2019 Mallee Routes photo-book

This picture of silos from within an abandoned tennis court at Copeville, is another out-take from the central space/place section of the book. It was made whilst I was photography around in and around the Murray Mallee:

silos, Copeville, South Australia, 2019

The 2017 Mallee Routes photobook that I had been previously working on has been abandoned. This was to consist of photos made during 2017, which was the first year of the collaborative project. I just did not have enough good photos to warrant the cost of making a limited edition book.

Mallee Routes: Photographing the Mallee 2019 is the last of these type of books supplementing my images in a collaborative exhibition. The upcoming collaborative exhibition at the Murray Bridge Regional Gallery in December will be the last of the collaborative exhibitions.

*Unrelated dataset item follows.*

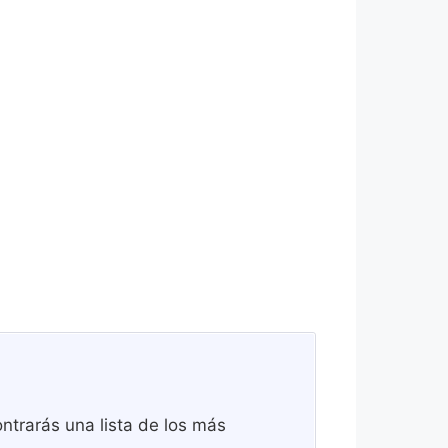
ntrarás una lista de los más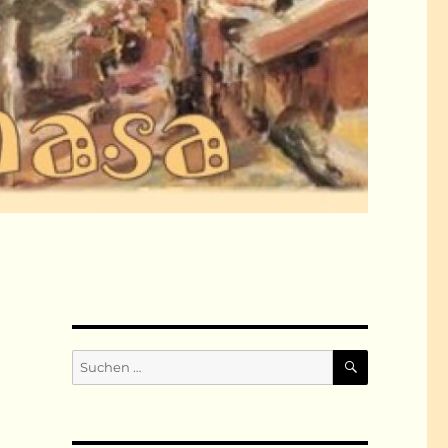
SUCHEN
Suchen
nach:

The 3 years of the collaborative part of the project will come to a close with this exhibition, and the Mallee photographic project will then enter a new phrase.

Mallee Highway, Victoria, 2019

The new phase starting in 2020 is one where I will be still going on various road trips to make photos of the Mallee country. However, rather than making snapshots premised on a disembodied relationship to the landscape as I had been during the 3 year collaborative phase, there will be a tighter focus with my photography. The plan is to build on the initial explorations in the ‘absent history ‘ and the ‘unknown futures’ sections of the project.

The ‘absent history’ section is situated within the colonised space of the white settler landscape, with its violent foundation and its colonial representations marked by anxiety and guilt about the damage done by the settlers to Aboriginal people. The latter were dispossessed from their country and the Australian cultural imaginary relies on silence and repression of colonial violence to maintain the fantasy of white sovereignty.

We photograph in the long shadow cast by settler colonialism:

Yanga Woolshed, NSW, 2019

The other focus in the new phase of the project is the ‘unknown futures’ section, given crisis resulting from the escalating effects of drought as the new normal, land clearing and climate heating. This has caused a water crisis in the country of the Lower Darling. Though these glimpses into the Mallee’s possible futures in the Anthropocene epoch I will slowly develop a critical climate aesthetics.

Murrumbidgee River, Balranald, NSW, 2019

This is in the context of the culture war with its misinformation waged by an obstructive Minerals Council of Australia, and the  well-funded PR campaigns of the coal industry designed to prolong the dangerous and unsustainable fossil fuel status quo.

With a bit of luck, the end of this new phase will link to work in he academy, and become a book with a commercial publisher. That will then mark the end of the project.